The barking of dogs and thunder storms, the pouring rain and the quivering of birds wakes me up with the rising sun. The changed weather and the coldness in air left me in shivering mean whilst I was busy in consideration. The sound of changing gears and the smile of my buddies were railing up and down in my mind. I felt the sweet smell of dreams; it will take time to configure them.
We shall move forward triumphantly, we shall learn to believe in the unseen; we shall not forget the presence of the almighty. Dark sacred nights and bright bless days was an important part of this bliss; wandering around I kept strolling down the streets. Rode on three wheels and at times felt the congestion of the crowded busses, met some beauties as pearls; rare and precious and met huge fat dirty cows; everywhere to be found, some said hi while some just made angry faces.
“The highest rank is of a traveler” was a famous saying in the time of King Asoka.
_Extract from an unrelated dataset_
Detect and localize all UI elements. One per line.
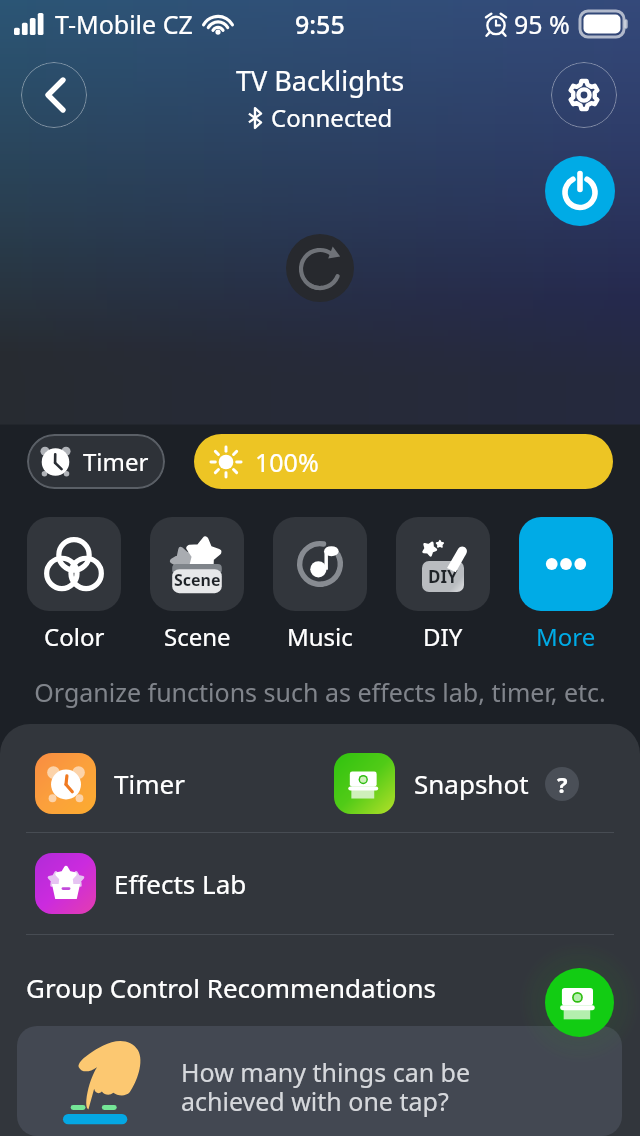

Not religiously but logically some of these saying does make sense. Prophet Ibrahim was a traveler and so on many Prophets traveled far across the desserts. In times of depression I use to remind myself about the good in traveling; it keeps me focus on my track.
The reciting of Quran echoed the house, it was something really really rare back in Male’ so I felt like being in a funeral. According to the Islamic Sharia every child should recite the whole Quran once in lifetime. Many lovely kids are done with it when they are just only seven, mom tried out her best to fulfill the ritual by me but sadly I bunked the Quran classes and never did complete the reciting of the entire Quran. Today I feel bad, ashamed and I regret about the fact that I am so bad in Arabic. Nonetheless Insha Allah I’ll by heart the Quran someday…
In recent past I got my hair trimmed, I threw my necklace and my bracelets for the sake of my loving family. People found me smart and gentle and really appreciated me and in the meantime I really appreciated them for understanding the love I continued for my ear studs so did I never threw my ear studs and rings. Although kept a good habit of removing it in the presence of elders. After all today I’m a changed man in the mid of a change.
And so on will live a life of changes… unique and passionate…
Thank you for reading a bit of my subconscious mind…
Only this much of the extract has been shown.